Sunday, January 2, 2011
My Pal Cabron and His Cemitas
Back when I was first learning Spanish and working in Dallas, I was intending to order tacos al carbon but instead ordered "tacos al cabron" which led to a laugh riot among the restaurant staff and my co-workers. Cabron, as I later learned, is a sometimes-curse word in Spanish. It's one of those words that is hard to translate, but the polite translation would probably be something akin to macho man or, really, macho shit-head. The cabron is the guy with more machismo than sense.
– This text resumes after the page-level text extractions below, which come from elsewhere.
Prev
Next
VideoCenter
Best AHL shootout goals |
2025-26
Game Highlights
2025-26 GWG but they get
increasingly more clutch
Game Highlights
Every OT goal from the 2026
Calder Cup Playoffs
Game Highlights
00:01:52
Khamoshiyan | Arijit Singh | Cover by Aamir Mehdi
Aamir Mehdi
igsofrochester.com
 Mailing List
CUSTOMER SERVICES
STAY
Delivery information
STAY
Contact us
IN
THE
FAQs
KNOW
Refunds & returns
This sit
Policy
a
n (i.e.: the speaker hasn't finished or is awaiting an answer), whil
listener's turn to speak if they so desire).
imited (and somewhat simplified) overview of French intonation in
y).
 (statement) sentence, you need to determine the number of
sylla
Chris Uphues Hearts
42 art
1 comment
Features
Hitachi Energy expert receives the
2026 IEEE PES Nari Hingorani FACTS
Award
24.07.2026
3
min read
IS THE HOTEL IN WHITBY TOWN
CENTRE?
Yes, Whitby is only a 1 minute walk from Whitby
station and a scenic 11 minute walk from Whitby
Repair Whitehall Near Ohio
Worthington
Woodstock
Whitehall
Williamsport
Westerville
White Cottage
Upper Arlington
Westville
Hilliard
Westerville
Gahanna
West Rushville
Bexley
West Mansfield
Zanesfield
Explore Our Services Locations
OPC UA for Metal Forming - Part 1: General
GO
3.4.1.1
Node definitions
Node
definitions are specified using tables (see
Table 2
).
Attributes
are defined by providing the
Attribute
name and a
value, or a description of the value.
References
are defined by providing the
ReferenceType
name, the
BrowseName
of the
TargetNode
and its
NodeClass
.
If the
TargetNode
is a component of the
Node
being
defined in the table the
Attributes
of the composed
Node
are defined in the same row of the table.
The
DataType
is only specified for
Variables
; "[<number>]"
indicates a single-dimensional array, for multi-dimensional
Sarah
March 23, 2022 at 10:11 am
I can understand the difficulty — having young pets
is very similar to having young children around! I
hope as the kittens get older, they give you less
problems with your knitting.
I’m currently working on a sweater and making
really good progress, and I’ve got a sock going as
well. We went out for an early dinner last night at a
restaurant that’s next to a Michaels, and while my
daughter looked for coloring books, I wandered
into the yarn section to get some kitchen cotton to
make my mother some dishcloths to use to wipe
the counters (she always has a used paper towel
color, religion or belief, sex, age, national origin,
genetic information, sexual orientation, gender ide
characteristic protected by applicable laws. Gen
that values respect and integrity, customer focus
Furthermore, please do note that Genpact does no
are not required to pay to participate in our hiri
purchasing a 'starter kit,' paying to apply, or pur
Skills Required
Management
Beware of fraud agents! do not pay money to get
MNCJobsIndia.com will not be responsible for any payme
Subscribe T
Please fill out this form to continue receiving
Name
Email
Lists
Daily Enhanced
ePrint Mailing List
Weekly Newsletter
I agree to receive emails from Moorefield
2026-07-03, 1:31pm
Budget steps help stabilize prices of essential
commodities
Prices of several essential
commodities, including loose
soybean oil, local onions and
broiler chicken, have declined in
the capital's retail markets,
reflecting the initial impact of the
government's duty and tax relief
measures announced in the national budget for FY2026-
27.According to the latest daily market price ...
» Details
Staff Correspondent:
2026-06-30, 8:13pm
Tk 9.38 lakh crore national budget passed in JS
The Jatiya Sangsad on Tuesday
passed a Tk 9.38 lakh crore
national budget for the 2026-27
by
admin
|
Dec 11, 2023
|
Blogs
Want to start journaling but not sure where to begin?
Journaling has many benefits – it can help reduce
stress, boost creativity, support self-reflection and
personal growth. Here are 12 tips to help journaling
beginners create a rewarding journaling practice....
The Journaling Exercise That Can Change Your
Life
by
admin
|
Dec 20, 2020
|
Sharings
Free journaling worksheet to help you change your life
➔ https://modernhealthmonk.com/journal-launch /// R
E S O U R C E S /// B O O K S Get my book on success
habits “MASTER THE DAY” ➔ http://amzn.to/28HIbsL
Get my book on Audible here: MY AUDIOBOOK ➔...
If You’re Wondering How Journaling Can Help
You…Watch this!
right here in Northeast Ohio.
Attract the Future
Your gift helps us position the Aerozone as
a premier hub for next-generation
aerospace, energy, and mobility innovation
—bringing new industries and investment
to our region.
Pa'l Cabron, near as I can tell, is an abbreviation for para el cabron, a restaurant for the Macho shit head. The restaurant was founded by the owners of the popular Oacacan mini-chain Guelaguetza and originally opened in Huntington Park but has migrated to the location of the original Guelaguetza on 8th Street west of Irolo.
The cabron theme is apparent in both the decor and the cuisine. The walls are decorated with mini-comics, sort of like the bottom of the page illustrations in Mad Magazine, showing the bearded, pot-bellied cabron in various absurd situations, like running over pedestrians in his car while he day dreams about cemitas. And while I tried to ignore the sketches of absurdly large breasted women, it's hard not to like the portrait of the cabron wrestling two donkey piñatas, a painting that is flanked by two mounted donkey piñata heads (presumably showing that the cabron won that fight).
The cuisine is casual food. Tlayudas, the Oaxacan pizzas, are offered here as they are at Guelaguetza, but the highlight at Pal Cabron is the cemitas. Cemitas are Mexican sandwiches, much like tortas but served on Mexican sweet bread instead of a white roll. The cemitas at Pal Cabron are unbelievable good, and once I started going there for a cemitas lunch, it was hard to stop.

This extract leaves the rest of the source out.